Grim’s eyes flashed gold in the shadows of his porch. His voice came out a snarl when he said, “It’s his day off.”
“Welcome to the club. It’s my day off, too! Who does the schedule? Because this happens every time.”
Grim let off a single, echoing laugh. “Remi makes the schedule. You know, the female you brought to our mountains because you thought it would be fun? Maybe you shouldn’t have slashed her tires, left mouse traps in their trailer, put chocolate jelly beans in her coffee grinder, and bought their kid a motherfucking naked mole rat whose sole purpose in life is to bite everyone. Maybe then she would care about your days off.”
“Aaaah!” Rhett yelled. He hated everyone on this mountain. Okay, that wasn’t true. He actually secretly really liked them, but they were all getting on his damn nerves today. He needed to Change. And kill something. Or start a bar fight. Or drink all of Kamp’s new batch of Pen15 Juice, aka the best beer in Oregon.
His phone vibrated in his pocket, and he snarled at it. All he wanted to do was flip this row of brats and eat a big-ass, greasy lunch, but everyone seemed to need shit from him. He checked the glowing screen.

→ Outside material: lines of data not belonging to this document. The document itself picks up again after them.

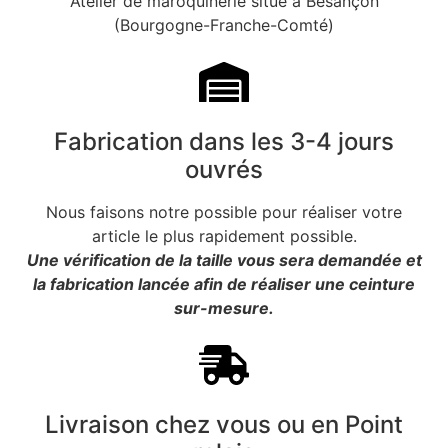
Atelier de maroquinerie situé à Besançon
(Bourgogne-Franche-Comté)
Fabrication dans les 3-4 jours
ouvrés
Nous faisons notre possible pour réaliser votre
article le plus rapidement possible.
Une vérification de la taille vous sera demandée et
la fabrication lancée afin de réaliser une ceinture
sur-mesure.
Livraison chez vous ou en Point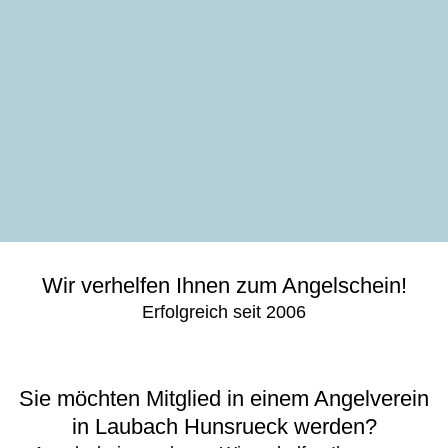
Wir verhelfen Ihnen zum Angelschein!
Erfolgreich seit 2006
Sie möchten Mitglied in einem Angelverein
in Laubach Hunsrueck werden?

Fucking Drew with his fucking stalking, perseverance, and can-do-attitude. Rhett had made the biggest mistake in the world the day he’d signed with that money-hungry agent slash manager slash asshole. This is a new number, he texted Drew. Who is this?

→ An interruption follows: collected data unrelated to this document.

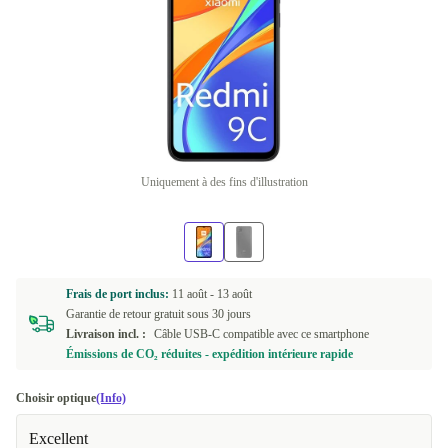
Uniquement à des fins d'illustration
Frais de port inclus:
11 août -
13 août
Garantie de retour gratuit sous 30 jours
Livraison incl. :
Câble USB-C compatible avec ce smartphone
Émissions de CO₂ réduites - expédition intérieure rapide
Choisir optique
(Info)
Excellent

Nice try, Rhett. Where the fuck are you? You were due in the studio three days ago! We have to pay for every day you don’t show up. You are in breach of your contract. We are going to sue your ass if you don’t deliver. Hear that part clearly! I will ruin you! Cut the shit and call me. Now.

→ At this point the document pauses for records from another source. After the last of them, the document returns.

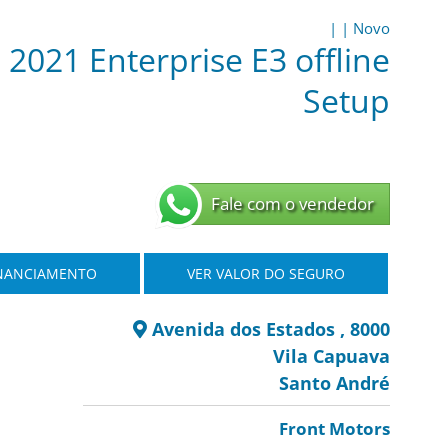
|
|
Novo
 2021 Enterprise E3 offline
Setup
Fale com o vendedor
INANCIAMENTO
VER VALOR DO SEGURO
Avenida dos Estados , 8000
Vila Capuava
Santo André
Front Motors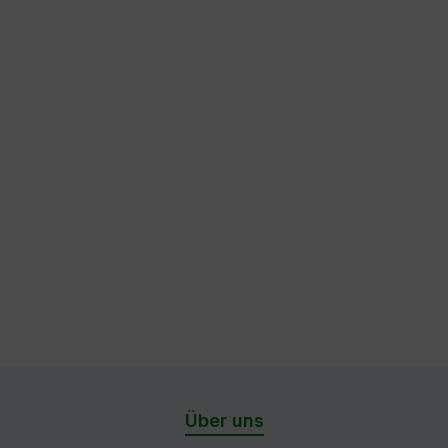
Über uns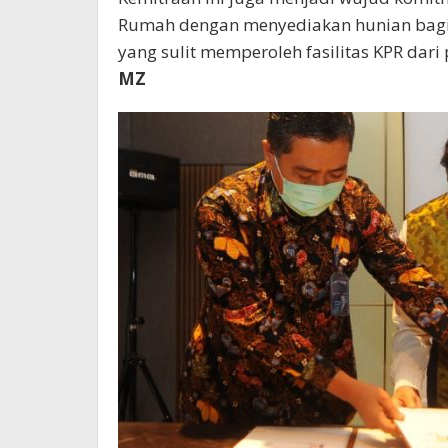
Rumah dengan menyediakan hunian bagi
yang sulit memperoleh fasilitas KPR dar
MZ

Rhett stared at the fire in the grill and considered throwing his phone in there and cooking it right along with the bratwurst. Thinking of going back to his old life made him want to puke.
Rhett!!!!!
He powered off the phone and shoved it into his back pocket, knowing when he turned it on again, there would be thirty more messages from Drew and the entire staff at the label. And any stalkers who’d discovered his phone number. And possibly members of the Saga Pride. And probably even Benny Ford who he still owed three dollars and seventy five cents to from third grade, because it was his effing luck that everyone in his entire life would need something from him right now.
He just wanted to go see Sara.
Everything would feel manageable if he could just get Grim off his case long enough so he could sneak away. That was one bad thing about being part of a small Crew. When he’d been with the Saga Pride, no one gave a shit if he disappeared for a little while. But here, he always had someone watching him.
He tracked Grim’s progress as the Alpha meandered off his front porch, sliding his yellow hard hat over his black mohawk, his gold, suspicious eyes on Rhett. So Rhett graced him with his favorite finger and told him, “Have a good shift!”
When Grim muttered a string of curses and disappeared into the woods, Rhett huffed a little sigh of relief. He burned the tips of his fingers when he pulled the brats off the grill and onto a paper plate. He took a bite of hellfire and did that blow-dragon’s-fire out of his mouth while singeing every taste bud, just like all bratwursts should be eaten.